*** Given data ***
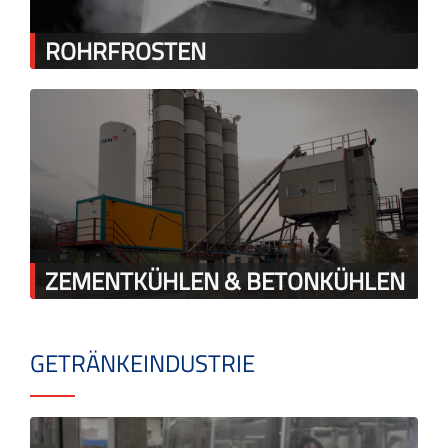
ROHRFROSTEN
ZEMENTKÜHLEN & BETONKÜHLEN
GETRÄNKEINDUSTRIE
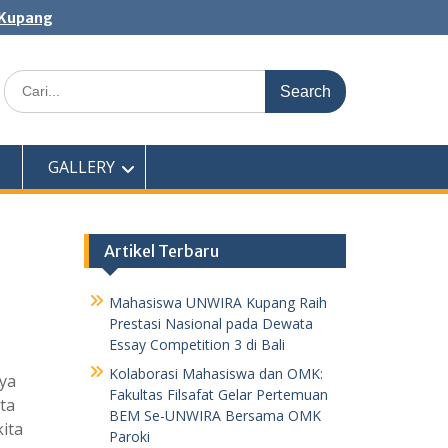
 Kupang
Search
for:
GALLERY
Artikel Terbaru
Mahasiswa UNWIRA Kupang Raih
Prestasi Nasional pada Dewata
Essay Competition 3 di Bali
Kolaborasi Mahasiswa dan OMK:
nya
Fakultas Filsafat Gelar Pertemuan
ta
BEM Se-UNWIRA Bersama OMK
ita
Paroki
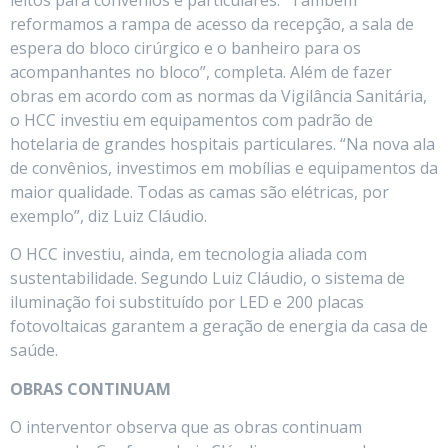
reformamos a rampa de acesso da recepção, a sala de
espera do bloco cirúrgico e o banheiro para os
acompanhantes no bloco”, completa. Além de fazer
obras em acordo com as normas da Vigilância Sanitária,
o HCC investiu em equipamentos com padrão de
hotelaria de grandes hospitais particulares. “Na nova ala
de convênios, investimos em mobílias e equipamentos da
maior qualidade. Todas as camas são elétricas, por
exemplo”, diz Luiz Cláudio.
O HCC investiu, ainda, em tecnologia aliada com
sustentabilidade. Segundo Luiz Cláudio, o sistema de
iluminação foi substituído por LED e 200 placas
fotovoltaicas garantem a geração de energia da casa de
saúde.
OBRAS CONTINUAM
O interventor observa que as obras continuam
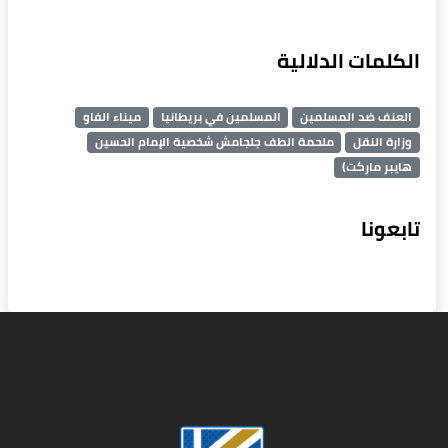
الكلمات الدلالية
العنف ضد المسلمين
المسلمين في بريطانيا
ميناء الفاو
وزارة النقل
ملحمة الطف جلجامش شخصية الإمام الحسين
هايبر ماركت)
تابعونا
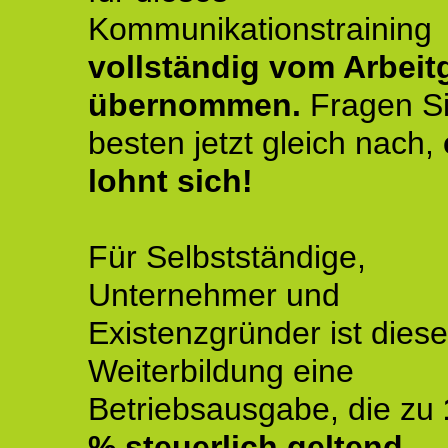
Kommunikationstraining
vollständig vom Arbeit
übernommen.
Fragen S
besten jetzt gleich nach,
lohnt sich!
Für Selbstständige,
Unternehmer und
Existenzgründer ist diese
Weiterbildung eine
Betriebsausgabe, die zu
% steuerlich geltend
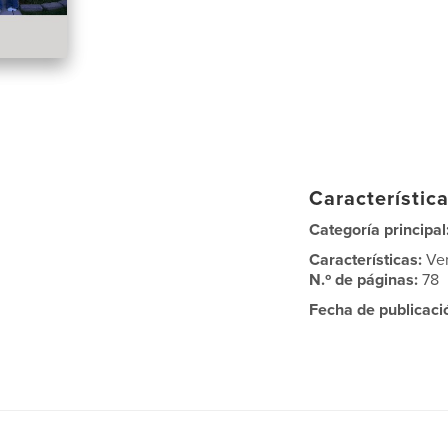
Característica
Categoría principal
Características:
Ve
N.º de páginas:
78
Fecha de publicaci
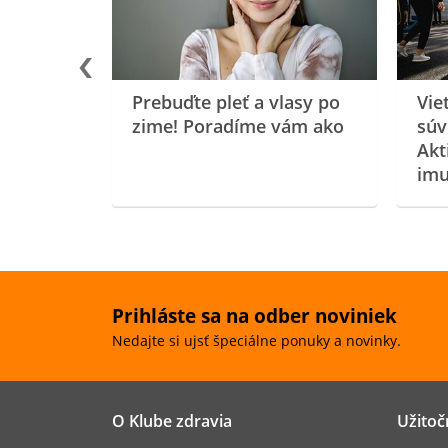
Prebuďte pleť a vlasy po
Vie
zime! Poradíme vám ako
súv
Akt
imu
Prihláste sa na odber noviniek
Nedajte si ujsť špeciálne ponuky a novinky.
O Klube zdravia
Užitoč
***
== Assignment ==
Each line above with the string "equipamentos" should be reported in full.

== Solution to this problem ==
o HCC investiu em equipamentos com padrão de
de convênios, investimos em mobílias e equipamentos da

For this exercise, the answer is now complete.